Data records
################

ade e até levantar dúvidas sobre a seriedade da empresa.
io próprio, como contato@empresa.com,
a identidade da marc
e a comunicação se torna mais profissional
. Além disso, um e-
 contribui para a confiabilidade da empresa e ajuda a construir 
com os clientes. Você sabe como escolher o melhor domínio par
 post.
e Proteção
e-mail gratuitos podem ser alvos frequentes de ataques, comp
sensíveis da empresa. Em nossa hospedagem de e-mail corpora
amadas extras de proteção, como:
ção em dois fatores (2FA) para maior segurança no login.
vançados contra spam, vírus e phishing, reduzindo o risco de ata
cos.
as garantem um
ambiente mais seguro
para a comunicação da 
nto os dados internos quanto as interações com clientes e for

################

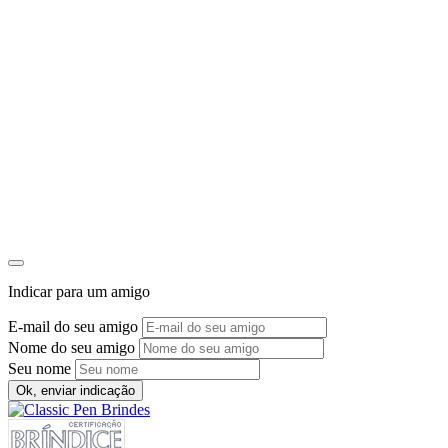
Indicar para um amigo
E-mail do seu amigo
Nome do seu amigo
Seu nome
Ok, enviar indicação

################

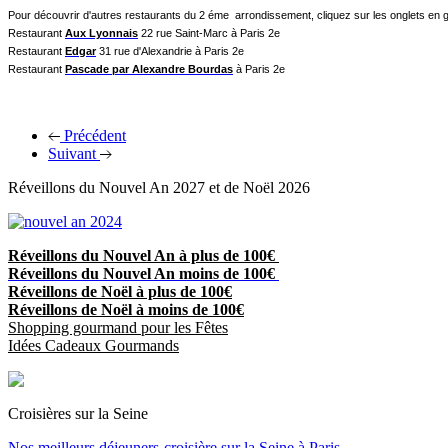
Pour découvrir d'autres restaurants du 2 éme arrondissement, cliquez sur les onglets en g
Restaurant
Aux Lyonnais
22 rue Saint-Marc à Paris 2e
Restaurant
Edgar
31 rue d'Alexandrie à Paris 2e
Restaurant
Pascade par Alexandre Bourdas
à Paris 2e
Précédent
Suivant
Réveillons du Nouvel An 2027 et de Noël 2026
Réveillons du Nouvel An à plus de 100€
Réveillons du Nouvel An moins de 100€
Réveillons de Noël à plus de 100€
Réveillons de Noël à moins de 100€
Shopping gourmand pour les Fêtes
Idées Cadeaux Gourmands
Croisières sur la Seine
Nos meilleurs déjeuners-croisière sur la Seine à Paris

################

- THE PROBLEM:
What you give back should be only the lines of the records above, starting at the line with "com os clientes." and ending at the line with "nto os dados", restated word for word.

- EXERCISE RESULT:
com os clientes. Você sabe como escolher o melhor domínio par
 post.
e Proteção
e-mail gratuitos podem ser alvos frequentes de ataques, comp
sensíveis da empresa. Em nossa hospedagem de e-mail corpora
amadas extras de proteção, como:
ção em dois fatores (2FA) para maior segurança no login.
vançados contra spam, vírus e phishing, reduzindo o risco de ata
cos.
as garantem um
ambiente mais seguro
para a comunicação da 
nto os dados internos quanto as interações com clientes e for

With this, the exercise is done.